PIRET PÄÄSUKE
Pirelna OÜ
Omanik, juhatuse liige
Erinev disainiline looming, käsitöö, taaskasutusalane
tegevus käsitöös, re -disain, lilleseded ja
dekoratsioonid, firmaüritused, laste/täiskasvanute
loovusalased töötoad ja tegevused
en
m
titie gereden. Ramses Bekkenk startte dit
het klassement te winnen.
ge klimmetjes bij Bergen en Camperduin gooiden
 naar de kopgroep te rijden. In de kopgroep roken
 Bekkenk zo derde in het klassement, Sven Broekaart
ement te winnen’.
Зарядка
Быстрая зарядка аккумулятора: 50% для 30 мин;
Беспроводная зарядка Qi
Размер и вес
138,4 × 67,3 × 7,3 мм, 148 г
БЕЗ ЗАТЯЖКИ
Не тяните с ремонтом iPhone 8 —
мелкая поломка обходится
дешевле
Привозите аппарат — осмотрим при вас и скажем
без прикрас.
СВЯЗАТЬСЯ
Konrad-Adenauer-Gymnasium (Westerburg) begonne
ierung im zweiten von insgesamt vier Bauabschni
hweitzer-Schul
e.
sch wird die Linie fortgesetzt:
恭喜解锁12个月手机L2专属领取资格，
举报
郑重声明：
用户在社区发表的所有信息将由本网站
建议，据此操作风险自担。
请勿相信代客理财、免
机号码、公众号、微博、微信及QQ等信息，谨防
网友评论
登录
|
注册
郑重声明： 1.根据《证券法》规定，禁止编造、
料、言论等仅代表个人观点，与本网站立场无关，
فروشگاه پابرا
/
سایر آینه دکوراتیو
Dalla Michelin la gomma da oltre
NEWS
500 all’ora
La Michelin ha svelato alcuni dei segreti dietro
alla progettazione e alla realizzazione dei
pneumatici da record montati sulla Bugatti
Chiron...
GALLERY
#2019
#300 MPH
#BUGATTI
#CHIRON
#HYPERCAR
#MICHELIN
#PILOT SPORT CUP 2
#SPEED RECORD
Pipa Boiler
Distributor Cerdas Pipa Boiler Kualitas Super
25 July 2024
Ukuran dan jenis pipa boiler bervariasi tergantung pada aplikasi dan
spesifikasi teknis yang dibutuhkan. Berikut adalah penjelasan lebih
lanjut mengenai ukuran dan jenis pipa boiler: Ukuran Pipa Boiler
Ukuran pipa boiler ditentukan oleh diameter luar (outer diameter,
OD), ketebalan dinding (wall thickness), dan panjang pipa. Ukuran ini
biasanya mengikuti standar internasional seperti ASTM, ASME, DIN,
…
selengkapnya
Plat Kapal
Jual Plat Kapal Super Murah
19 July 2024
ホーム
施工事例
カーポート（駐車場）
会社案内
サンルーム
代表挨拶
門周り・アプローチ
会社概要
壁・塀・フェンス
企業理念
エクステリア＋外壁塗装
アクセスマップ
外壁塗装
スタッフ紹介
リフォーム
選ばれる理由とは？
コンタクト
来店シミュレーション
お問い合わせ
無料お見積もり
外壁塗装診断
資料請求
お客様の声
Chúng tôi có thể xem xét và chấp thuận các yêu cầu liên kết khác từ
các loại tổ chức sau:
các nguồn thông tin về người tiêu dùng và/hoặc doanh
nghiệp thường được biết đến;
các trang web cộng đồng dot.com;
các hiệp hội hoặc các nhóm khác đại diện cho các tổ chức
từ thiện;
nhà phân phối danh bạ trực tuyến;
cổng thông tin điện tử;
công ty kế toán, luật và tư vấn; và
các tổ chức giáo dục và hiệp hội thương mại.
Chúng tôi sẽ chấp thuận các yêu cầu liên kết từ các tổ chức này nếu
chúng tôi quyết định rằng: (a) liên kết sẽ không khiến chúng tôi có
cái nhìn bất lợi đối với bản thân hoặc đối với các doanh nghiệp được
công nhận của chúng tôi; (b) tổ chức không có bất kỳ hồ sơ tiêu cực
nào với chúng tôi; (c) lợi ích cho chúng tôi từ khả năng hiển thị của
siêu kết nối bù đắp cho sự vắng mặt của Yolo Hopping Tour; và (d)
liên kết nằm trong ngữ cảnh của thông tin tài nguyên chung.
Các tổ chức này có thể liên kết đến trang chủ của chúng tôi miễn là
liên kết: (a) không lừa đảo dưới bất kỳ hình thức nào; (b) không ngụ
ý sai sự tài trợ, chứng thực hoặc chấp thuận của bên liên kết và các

...

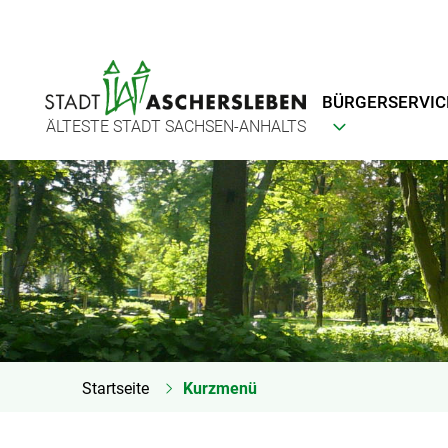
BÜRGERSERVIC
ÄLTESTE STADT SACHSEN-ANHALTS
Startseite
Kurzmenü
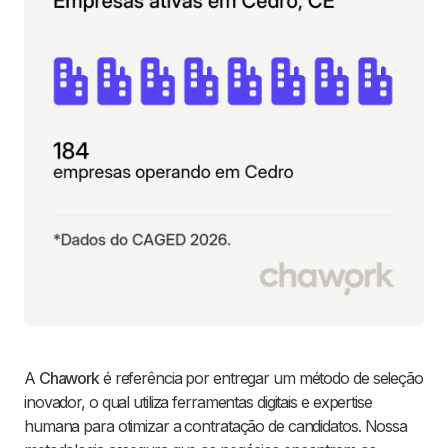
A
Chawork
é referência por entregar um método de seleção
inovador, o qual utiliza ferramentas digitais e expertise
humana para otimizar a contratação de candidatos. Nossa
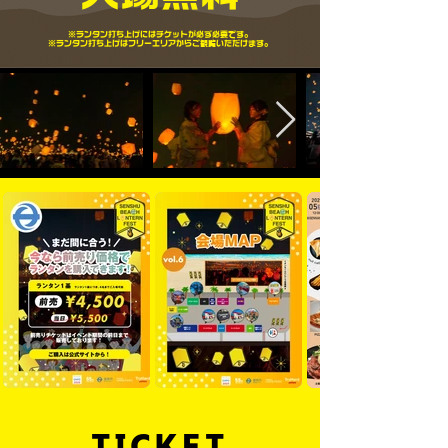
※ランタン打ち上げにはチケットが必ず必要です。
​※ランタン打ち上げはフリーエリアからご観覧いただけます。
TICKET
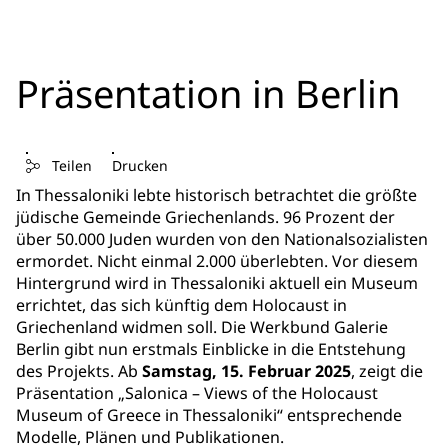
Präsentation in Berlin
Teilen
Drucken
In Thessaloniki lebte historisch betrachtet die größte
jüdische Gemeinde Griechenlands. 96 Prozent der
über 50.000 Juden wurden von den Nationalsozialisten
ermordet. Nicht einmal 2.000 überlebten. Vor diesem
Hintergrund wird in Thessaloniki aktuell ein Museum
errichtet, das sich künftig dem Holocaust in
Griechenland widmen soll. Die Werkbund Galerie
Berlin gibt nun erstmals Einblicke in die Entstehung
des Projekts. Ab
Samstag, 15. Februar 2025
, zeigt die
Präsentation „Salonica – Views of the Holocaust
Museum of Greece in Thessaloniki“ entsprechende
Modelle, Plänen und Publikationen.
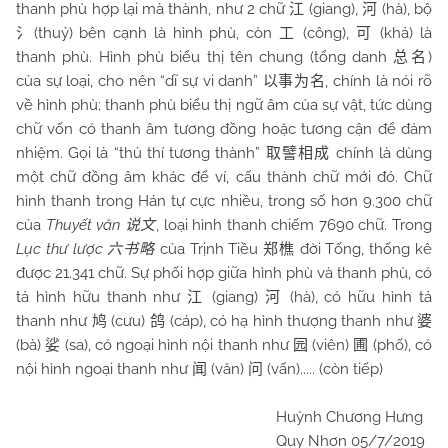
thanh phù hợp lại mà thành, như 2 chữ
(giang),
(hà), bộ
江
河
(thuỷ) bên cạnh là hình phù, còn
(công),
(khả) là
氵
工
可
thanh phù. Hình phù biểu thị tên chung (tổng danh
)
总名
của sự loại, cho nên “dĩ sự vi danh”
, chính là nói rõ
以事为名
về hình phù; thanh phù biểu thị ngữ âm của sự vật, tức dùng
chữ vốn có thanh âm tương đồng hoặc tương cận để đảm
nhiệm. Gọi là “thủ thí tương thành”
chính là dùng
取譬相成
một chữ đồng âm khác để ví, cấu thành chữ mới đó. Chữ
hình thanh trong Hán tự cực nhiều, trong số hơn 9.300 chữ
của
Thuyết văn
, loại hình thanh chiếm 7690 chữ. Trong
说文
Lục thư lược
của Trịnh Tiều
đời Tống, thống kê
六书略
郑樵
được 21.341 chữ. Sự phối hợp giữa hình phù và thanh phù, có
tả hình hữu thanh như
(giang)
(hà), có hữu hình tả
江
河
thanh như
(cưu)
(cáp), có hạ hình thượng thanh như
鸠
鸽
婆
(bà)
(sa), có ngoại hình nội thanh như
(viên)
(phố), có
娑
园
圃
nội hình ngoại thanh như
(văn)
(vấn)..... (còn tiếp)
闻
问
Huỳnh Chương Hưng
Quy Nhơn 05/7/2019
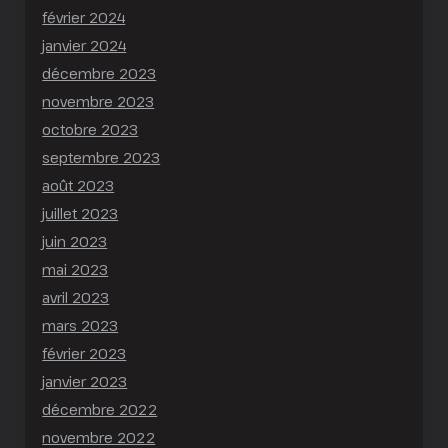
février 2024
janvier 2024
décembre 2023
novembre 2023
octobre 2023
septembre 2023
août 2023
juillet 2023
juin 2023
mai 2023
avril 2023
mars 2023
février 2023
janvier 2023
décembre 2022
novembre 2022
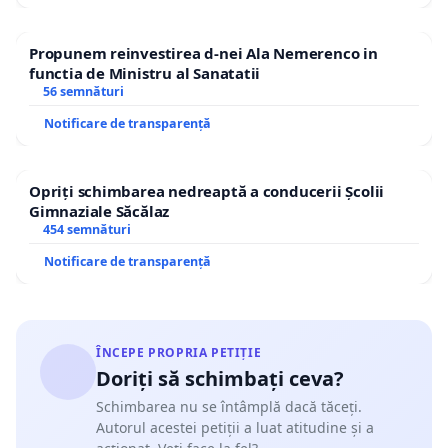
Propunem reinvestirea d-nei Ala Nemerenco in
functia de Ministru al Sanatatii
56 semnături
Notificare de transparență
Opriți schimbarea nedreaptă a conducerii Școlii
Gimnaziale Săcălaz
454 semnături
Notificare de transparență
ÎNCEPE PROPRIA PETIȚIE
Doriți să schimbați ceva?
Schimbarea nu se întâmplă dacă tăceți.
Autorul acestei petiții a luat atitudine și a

### DESCRIPTION OF THE TASK
Only the lines above from the line with "naar de kopgroep" to the line with "pneumatici da record montati sulla Bugatti", those two lines included, should be reproduced exactly.

### ANSWER FOR THIS EXERCISE
 naar de kopgroep te rijden. In de kopgroep roken
 Bekkenk zo derde in het klassement, Sven Broekaart
ement te winnen’.
Зарядка
Быстрая зарядка аккумулятора: 50% для 30 мин;
Беспроводная зарядка Qi
Размер и вес
138,4 × 67,3 × 7,3 мм, 148 г
БЕЗ ЗАТЯЖКИ
Не тяните с ремонтом iPhone 8 —
мелкая поломка обходится
дешевле
Привозите аппарат — осмотрим при вас и скажем
без прикрас.
СВЯЗАТЬСЯ
Konrad-Adenauer-Gymnasium (Westerburg) begonne
ierung im zweiten von insgesamt vier Bauabschni
hweitzer-Schul
e.
sch wird die Linie fortgesetzt:
恭喜解锁12个月手机L2专属领取资格，
举报
郑重声明：
用户在社区发表的所有信息将由本网站
建议，据此操作风险自担。
请勿相信代客理财、免
机号码、公众号、微博、微信及QQ等信息，谨防
网友评论
登录
|
注册
郑重声明： 1.根据《证券法》规定，禁止编造、
料、言论等仅代表个人观点，与本网站立场无关，
فروشگاه پابرا
/
سایر آینه دکوراتیو
Dalla Michelin la gomma da oltre
NEWS
500 all’ora
La Michelin ha svelato alcuni dei segreti dietro
alla progettazione e alla realizzazione dei
pneumatici da record montati sulla Bugatti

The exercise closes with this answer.